Im Jahr 1989 stellte die österreichische Bundesregierung formell das Beitrittsansuchen für die Aufnahme Österreichs in die Europäische Union. Nach erfolgreichen Beitrittsverhandlungen und einer Volksabstimmung, bei der zwei Drittel der österreichischen Bevölkerung für den EU-Beitritt votierten, wurde Österreich am 1. Jänner 1995 gemeinsam mit Schweden und Finnland Mitglied der EU.

Seit 1. Jänner 1995 gelten für die Österreicher die Grundfreiheiten der EU: Freizügigkeit bei der Wahl des Arbeitsplatzes, Freiheit der Niederlassung, Freiheit des Dienstleistungs-, Waren- und Kapitalverkehrs.
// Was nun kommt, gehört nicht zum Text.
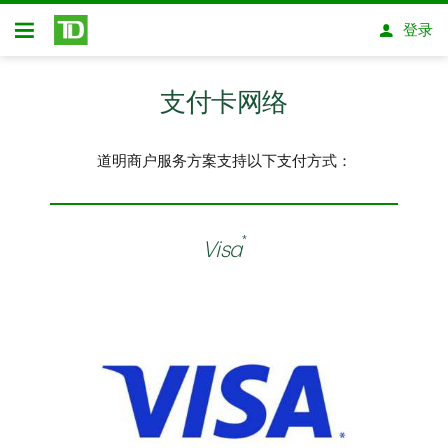
跳转到主要内容
登录
开放式房屋贷款
支付卡网络
道明商户服务方案支持以下支付方式：
*
Visa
Im Gegenzug ist Österreich zur Übernahme des EU-Rechtsbestandes verpflichtet.

Die EU-Erweiterungen auf 27 Mitgliedstaaten im Jahre 2004 und 2007 erforderten bereits im Vorfeld weitere politische Integrationsschritte und institutionelle Reformen, um die Handlungsfähigkeit der Union zu gewährleisten. Dies geschah durch die Verträge von Amsterdam (1999), Nizza (2003) und Lissabon (2009).
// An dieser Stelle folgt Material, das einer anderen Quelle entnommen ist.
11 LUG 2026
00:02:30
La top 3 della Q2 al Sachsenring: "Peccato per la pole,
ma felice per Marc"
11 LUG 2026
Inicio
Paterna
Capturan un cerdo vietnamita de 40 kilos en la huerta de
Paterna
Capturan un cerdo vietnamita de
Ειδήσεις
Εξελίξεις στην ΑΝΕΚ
Österreich hat seit seinem EU-Beitritt als gleichberechtigter Partner an allen wesentlichen Entwicklungen der Union aktiv teilgenommen und wird auch künftig über wichtige Veränderungen mit entscheiden. Österreich führte bisher zwei Mal, 1998 und 2006, für jeweils ein halbes Jahr den Vorsitz in der Europäischen Union. Unter Österreichs zweiter EU-Präsidentschaft im ersten Halbjahr 2006 verständigten sich die EU-Staats- und Regierungsspitzen einmal mehr auf eine stärkere Akzentuierung der gemeinsamen Politikbereiche und die Eröffnung neuer Themenfelder, darunter mehr Bürgernähe, sozialer Zusammenhalt sowie Maßnahmen für mehr Wachstum und Beschäftigung.